I have these models (I have limited the number of fields to just those needed)
class unit(models.Model):
name = models.CharField(max_length=200)
class project(models.Model):
name = models.CharField(max_length=200)
class location(address):
project = models.ForeignKey(project)
class project_unit(models.Model):
project = models.ForeignKey(project)
unit = models.ForeignKey(unit)
class location_unit(models.Model):
project = models.ForeignKey(project)
#Limit the selection of locations based on which project has been selected
location = models.ForeignKey(location)
#The same here for unit. But I have no idea how.
unit = models.ForeignKey(project_unit)
My newbie head just cannot grasp how to limit the two fields, location and unit, in the location_unit model to only show the choices which refers to the selected project in location_unit. Should I override the modelform and make a query there or can I use the limit_choices_to. Either way I have failed trying both
Edit: Just to clarify, I want this to happen in the Django Admin. I have also tried formfield_for_foreignkey, but still a no go for me.
EDIT 2:
def formfield_for_foreignkey(self, db_field, request, **kwargs):
if db_field.name == "unit":
kwargs["queryset"] = project_unit.objects.filter(project=1)
return db_field.formfield(**kwargs)
return super(location_unit_admin, self).formfield_for_foreignkey(db_field, request, **kwargs)
The above code snippet works. But of course I don't want the project to point to 1. How do I reference to the models project_id?
I tried this:
kwargs["queryset"] = project_unit.objects.filter(project=self.model.project.project_id)

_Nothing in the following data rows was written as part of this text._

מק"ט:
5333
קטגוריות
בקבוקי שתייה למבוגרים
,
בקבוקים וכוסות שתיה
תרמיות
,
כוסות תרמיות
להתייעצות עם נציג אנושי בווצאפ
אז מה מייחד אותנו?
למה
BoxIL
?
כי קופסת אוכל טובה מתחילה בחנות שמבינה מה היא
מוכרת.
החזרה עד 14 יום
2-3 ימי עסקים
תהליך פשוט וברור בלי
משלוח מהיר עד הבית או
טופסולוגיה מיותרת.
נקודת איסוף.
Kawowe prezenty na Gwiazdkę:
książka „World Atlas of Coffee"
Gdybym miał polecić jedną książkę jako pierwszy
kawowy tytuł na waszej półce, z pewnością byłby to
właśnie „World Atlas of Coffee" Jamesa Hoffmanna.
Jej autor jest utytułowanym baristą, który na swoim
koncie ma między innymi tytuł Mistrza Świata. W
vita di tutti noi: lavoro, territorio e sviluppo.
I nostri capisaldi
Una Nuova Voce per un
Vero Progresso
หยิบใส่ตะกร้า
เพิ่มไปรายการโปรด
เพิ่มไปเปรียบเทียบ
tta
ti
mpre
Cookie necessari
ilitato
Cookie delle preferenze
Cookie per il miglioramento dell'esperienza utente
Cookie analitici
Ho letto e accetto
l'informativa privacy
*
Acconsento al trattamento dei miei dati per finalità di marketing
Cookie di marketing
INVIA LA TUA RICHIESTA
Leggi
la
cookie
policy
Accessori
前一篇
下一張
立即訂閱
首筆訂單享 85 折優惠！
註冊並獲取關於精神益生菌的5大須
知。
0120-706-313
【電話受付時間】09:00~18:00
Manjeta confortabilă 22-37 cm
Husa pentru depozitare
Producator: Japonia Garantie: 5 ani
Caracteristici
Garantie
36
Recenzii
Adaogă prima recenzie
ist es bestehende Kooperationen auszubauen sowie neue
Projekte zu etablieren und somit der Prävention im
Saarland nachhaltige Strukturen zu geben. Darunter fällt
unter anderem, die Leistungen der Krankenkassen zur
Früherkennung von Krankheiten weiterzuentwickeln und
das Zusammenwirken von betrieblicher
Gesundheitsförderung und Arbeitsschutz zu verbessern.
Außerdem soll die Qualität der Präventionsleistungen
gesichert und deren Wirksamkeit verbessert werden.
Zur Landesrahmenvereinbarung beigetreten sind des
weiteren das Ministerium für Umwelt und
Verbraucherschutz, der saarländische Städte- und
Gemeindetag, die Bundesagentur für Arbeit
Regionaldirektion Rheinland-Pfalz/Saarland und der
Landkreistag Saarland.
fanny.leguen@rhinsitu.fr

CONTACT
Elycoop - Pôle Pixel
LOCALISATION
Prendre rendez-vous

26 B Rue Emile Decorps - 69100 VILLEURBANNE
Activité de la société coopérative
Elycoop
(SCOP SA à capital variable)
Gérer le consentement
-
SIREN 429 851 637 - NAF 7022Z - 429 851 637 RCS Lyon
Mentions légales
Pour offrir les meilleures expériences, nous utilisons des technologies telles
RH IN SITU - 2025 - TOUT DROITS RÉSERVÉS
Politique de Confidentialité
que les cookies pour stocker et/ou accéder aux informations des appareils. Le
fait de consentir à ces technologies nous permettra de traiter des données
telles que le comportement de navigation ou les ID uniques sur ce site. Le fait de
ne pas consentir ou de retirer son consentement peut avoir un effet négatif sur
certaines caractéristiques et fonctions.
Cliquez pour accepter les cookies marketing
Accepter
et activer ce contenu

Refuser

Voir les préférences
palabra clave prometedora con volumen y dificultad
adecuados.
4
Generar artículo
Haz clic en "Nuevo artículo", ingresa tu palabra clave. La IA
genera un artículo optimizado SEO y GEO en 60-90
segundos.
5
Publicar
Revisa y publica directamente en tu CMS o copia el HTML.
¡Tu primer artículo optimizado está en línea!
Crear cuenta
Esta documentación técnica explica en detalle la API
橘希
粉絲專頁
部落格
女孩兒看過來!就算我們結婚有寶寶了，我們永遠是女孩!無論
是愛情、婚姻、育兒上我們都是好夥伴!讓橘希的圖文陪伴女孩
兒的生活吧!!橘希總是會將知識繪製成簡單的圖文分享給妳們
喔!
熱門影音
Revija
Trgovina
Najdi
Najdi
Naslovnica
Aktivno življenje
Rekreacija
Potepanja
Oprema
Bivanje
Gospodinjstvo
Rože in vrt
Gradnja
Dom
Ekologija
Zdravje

But that doesn't work (actually I have tried a lot of variations, yes I am a django newbie)
This is the answer, it is brilliant: https://github.com/digi604/django-smart-selects
Your formfield_for_foreignkey looks like it might be a good direction, but you have to realize that the ModelAdmin (self) won't give you a specific instance. You'll have to derive that from the request (possibly a combination of django.core.urlresolvers.resolve and request.path)
If you only want this functionality in the admin (and not model validation in general), you can use a custom form with the model admin class:
forms.py:
from django import forms
from models import location_unit, location, project_unit
class LocationUnitForm(forms.ModelForm):
class Meta:
model = location_unit
def __init__(self, *args, **kwargs):
inst = kwargs.get('instance')
super(LocationUnitForm, self).__init__(*args, **kwargs)
if inst:
self.fields['location'].queryset = location.objects.filter(project=inst.project)
self.fields['unit'].queryset = project_unit.objects.filter(project=inst.project)
admin.py:
from django.contrib import admin
from models import location_unit
from forms import LocationUnitForm
class LocationUnitAdmin(admin.ModelAdmin):
form = LocationUnitForm
admin.site.register(location_unit, LocationUnitAdmin)
(Just wrote these on the fly with no testing, so no guarantee they'll work, but it should be close.)